### What the exercise asks
Nothing but the lines holding the string "Текст" should appear in the answer. Copy them from the entries.
[Dataset Boundary: Start]
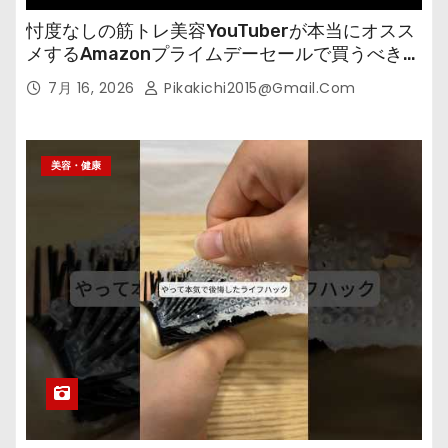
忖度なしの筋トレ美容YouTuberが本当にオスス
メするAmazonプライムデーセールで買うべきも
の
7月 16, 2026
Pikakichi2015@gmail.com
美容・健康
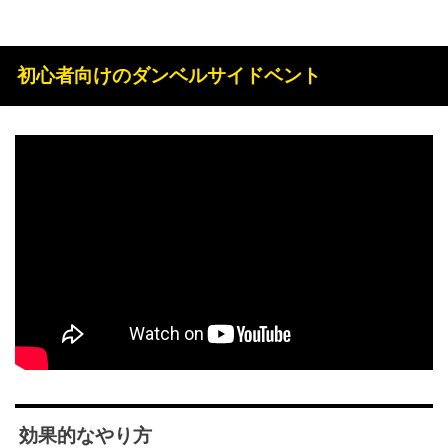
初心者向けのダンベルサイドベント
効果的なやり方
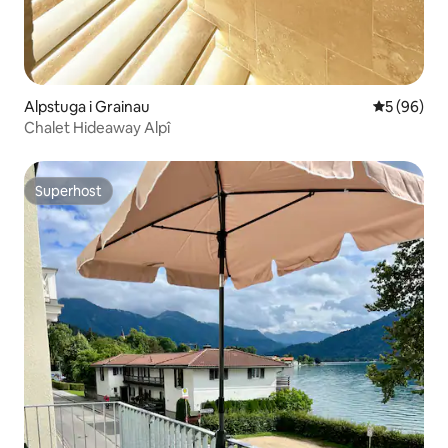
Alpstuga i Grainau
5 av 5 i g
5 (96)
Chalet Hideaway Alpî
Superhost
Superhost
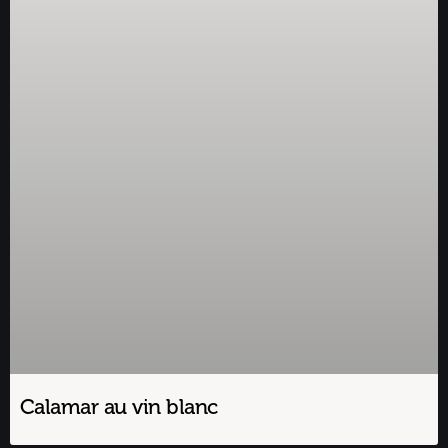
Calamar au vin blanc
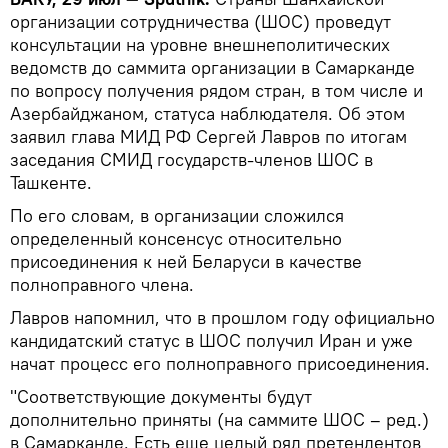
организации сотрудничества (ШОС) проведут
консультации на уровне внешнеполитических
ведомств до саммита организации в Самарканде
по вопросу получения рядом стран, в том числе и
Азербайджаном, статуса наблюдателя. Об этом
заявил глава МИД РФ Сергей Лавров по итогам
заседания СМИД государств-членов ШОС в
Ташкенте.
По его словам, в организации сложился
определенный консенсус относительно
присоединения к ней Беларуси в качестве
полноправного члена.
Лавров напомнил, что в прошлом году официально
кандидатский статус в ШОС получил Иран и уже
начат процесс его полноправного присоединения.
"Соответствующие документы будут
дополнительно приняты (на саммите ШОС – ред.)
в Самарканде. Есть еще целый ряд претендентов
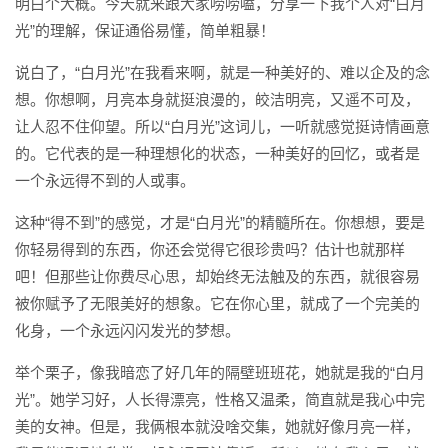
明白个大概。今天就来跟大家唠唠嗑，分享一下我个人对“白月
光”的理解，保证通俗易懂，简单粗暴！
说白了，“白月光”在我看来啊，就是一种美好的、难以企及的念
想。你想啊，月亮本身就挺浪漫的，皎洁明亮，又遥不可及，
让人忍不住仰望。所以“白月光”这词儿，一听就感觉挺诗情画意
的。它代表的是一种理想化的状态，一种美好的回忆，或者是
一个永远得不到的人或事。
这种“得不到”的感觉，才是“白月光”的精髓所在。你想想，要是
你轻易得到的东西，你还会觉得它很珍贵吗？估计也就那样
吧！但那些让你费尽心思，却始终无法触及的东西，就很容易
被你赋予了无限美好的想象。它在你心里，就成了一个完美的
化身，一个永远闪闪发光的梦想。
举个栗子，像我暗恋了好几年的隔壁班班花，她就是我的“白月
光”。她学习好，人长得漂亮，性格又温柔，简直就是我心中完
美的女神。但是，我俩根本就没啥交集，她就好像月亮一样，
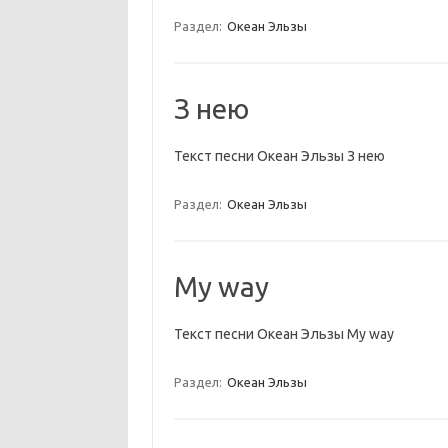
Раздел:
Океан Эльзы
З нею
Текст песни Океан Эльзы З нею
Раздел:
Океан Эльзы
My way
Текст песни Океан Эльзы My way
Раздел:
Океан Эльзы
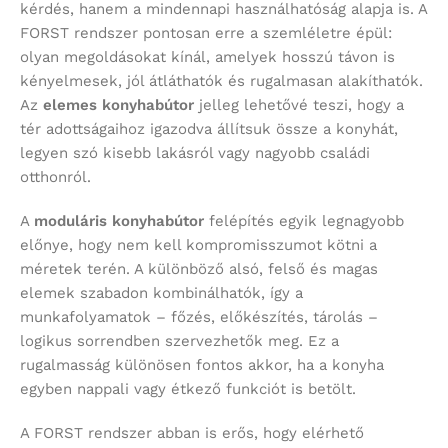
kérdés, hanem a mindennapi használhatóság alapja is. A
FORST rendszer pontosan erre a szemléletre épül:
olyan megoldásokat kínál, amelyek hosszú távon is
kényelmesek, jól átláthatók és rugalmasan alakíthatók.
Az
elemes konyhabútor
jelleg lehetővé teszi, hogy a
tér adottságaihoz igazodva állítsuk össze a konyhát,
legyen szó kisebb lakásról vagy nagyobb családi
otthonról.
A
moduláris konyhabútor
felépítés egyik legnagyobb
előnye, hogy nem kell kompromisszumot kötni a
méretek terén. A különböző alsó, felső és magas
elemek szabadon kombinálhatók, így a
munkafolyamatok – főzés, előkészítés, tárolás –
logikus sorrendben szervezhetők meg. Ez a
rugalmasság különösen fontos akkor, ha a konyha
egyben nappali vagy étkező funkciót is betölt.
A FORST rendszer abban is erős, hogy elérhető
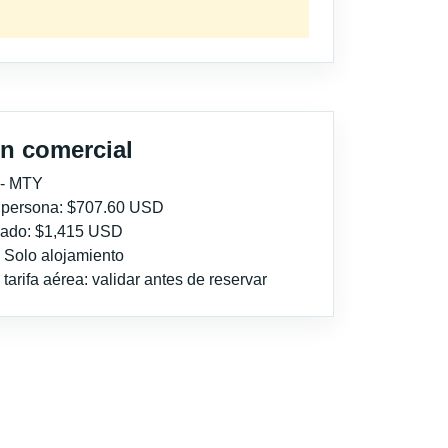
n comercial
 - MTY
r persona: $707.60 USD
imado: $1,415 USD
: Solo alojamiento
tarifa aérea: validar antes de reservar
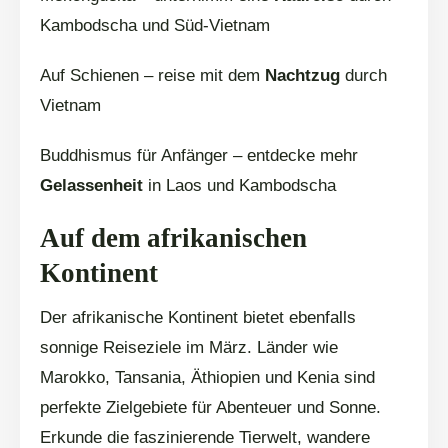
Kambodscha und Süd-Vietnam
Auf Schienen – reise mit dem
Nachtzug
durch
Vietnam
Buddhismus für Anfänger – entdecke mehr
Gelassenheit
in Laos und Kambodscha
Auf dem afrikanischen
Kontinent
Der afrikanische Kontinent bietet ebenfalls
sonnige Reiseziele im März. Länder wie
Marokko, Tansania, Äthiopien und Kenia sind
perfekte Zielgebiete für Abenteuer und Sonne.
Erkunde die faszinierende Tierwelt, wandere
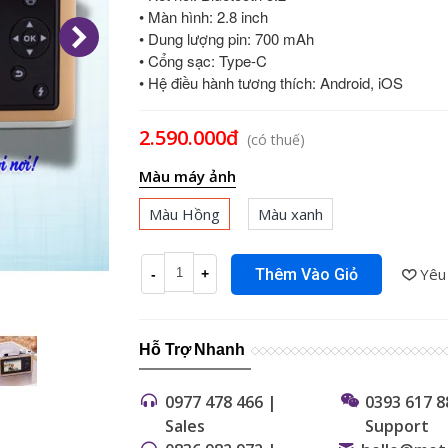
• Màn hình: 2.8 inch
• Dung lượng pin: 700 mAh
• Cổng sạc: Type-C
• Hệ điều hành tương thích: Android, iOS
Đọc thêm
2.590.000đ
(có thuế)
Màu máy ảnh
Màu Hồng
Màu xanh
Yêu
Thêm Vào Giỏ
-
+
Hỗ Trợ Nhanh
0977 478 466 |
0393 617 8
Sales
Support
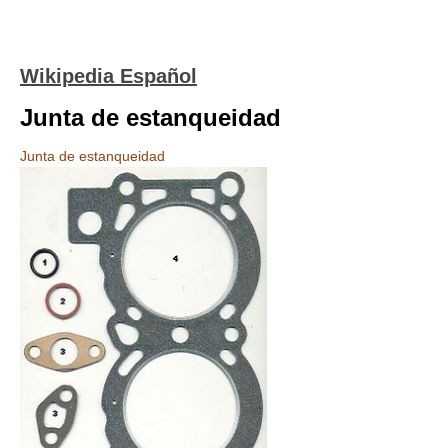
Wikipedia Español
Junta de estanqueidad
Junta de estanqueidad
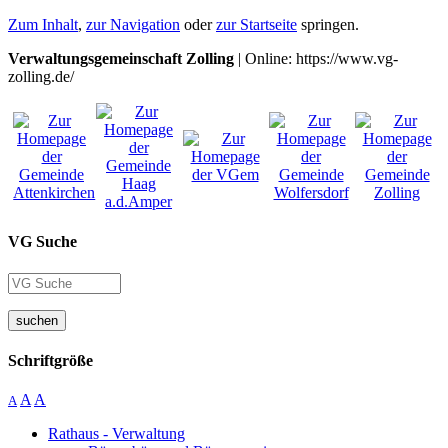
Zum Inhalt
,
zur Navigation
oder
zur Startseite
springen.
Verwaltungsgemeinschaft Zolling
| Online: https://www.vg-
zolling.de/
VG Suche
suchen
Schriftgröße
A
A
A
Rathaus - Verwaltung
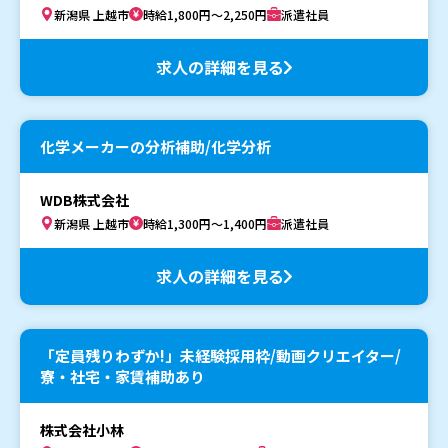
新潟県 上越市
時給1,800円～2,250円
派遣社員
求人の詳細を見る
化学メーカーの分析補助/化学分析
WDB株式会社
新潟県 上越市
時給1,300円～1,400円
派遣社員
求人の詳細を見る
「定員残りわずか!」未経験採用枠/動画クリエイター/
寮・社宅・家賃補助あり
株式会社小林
[Dataset Boundary: End]
[Dataset Boundary: Start]
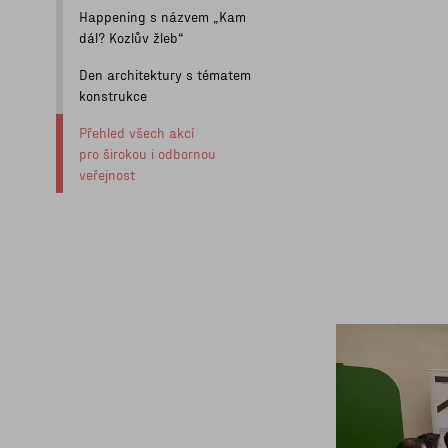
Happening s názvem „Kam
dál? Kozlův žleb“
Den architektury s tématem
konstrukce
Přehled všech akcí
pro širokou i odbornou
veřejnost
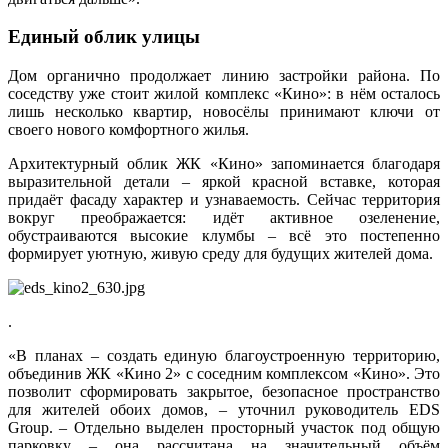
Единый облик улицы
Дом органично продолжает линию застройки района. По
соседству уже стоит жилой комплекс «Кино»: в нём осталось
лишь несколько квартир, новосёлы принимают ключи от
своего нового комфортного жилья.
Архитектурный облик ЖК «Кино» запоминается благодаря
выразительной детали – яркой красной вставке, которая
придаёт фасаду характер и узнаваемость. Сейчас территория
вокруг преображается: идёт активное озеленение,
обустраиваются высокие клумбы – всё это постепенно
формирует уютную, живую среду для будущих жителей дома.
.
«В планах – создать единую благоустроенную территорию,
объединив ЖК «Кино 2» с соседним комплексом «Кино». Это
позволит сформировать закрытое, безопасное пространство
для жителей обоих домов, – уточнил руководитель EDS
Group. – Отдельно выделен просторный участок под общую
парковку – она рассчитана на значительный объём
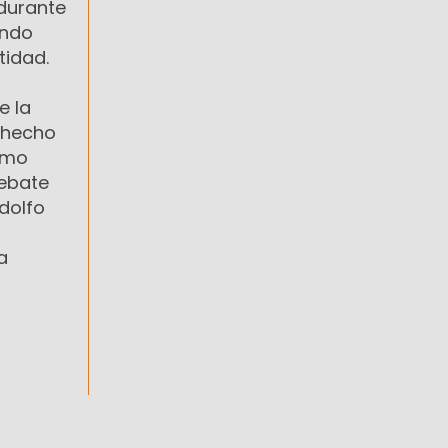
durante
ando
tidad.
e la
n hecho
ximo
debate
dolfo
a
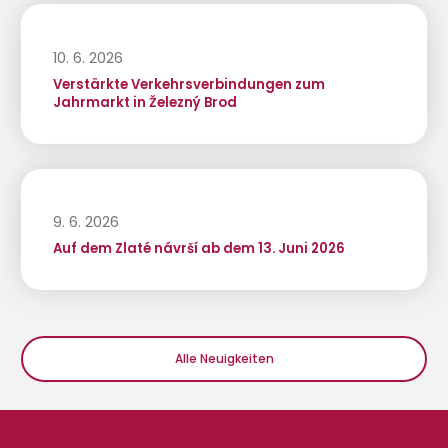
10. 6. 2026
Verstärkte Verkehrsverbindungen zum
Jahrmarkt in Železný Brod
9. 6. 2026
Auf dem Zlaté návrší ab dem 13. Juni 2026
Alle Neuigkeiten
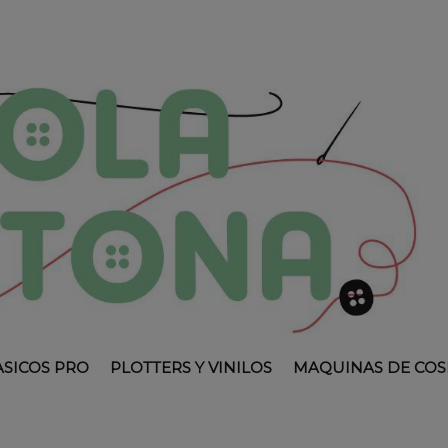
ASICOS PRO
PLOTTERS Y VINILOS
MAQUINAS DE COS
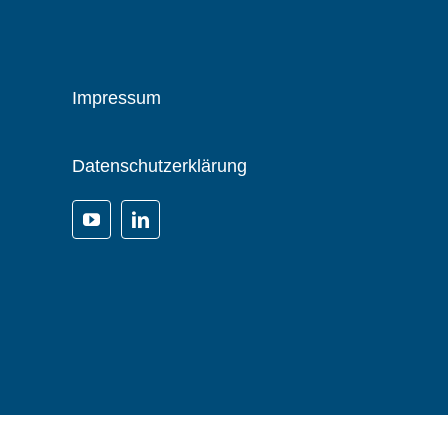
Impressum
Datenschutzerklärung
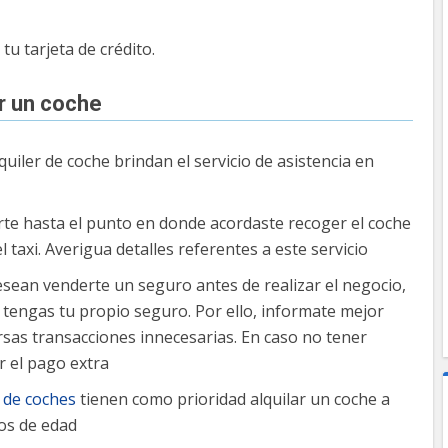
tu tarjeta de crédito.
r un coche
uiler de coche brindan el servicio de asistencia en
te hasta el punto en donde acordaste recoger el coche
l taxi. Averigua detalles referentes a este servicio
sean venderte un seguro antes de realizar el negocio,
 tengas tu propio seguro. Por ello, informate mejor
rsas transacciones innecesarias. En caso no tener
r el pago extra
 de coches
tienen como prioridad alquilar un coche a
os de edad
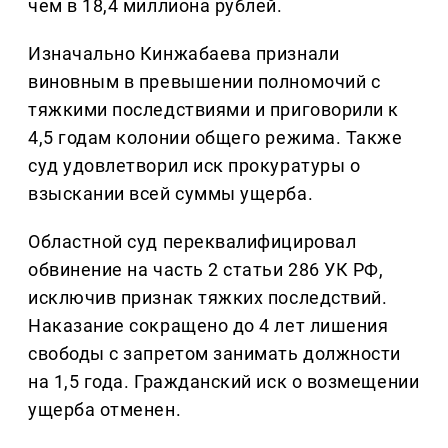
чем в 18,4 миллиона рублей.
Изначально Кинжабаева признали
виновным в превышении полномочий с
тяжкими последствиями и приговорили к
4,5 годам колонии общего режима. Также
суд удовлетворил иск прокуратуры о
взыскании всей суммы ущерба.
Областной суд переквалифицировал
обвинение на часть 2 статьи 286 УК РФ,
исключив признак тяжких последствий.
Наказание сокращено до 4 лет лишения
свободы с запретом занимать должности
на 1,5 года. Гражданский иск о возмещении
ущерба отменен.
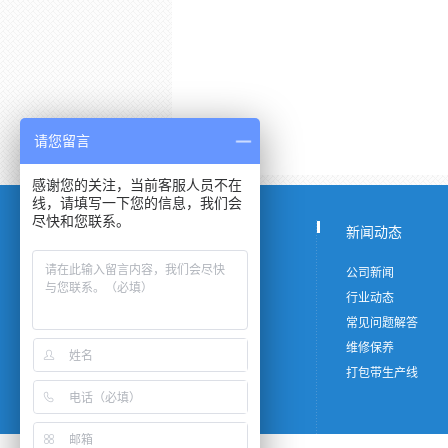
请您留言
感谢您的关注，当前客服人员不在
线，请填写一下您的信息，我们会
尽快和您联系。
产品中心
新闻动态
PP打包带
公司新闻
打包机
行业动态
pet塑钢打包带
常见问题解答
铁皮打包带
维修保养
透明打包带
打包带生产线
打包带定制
[Dataset Boundary: End]
### Solution to this problem
Текст песни Океан Эльзы З нею
Текст песни Океан Эльзы My way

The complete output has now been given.